*** Data for processing Section Begins ***

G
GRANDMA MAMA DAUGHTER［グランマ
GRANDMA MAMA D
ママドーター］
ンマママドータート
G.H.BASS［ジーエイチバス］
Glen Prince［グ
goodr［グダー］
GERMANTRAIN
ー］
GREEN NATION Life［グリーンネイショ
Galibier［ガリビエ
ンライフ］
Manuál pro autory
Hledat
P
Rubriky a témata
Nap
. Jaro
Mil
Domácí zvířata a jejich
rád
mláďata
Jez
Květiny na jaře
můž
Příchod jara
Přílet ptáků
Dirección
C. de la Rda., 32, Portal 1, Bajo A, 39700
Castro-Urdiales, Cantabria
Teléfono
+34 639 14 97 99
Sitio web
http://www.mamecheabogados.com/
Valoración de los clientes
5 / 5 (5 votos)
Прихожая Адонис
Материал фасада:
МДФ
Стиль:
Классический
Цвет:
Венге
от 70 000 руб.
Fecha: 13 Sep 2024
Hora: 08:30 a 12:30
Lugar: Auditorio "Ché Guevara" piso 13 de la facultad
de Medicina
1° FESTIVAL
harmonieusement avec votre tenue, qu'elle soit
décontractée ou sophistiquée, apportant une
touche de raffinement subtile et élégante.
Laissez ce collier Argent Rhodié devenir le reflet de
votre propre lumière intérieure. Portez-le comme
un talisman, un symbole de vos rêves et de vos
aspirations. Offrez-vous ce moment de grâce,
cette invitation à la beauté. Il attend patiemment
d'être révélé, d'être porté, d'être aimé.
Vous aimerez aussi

*** Data for processing Section Ends ***
*** Data for processing Section Begins ***

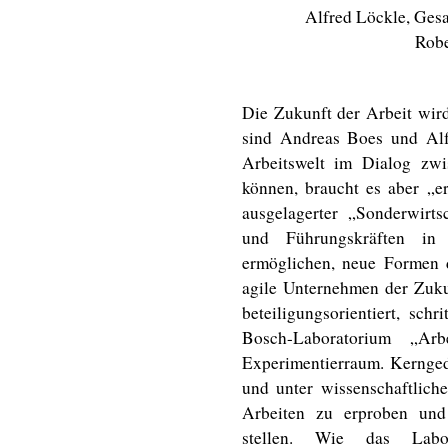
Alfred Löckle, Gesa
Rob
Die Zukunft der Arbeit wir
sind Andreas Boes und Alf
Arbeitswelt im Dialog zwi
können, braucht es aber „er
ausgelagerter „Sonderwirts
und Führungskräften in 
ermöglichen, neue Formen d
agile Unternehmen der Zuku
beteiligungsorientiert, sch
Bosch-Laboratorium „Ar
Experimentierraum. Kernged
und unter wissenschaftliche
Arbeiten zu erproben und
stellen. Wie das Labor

*** Data for processing Section Ends ***

> [Description of the task] Copy out all lines above holding "votre".

> [Result of the task]
harmonieusement avec votre tenue, qu'elle soit
votre propre lumière intérieure. Portez-le comme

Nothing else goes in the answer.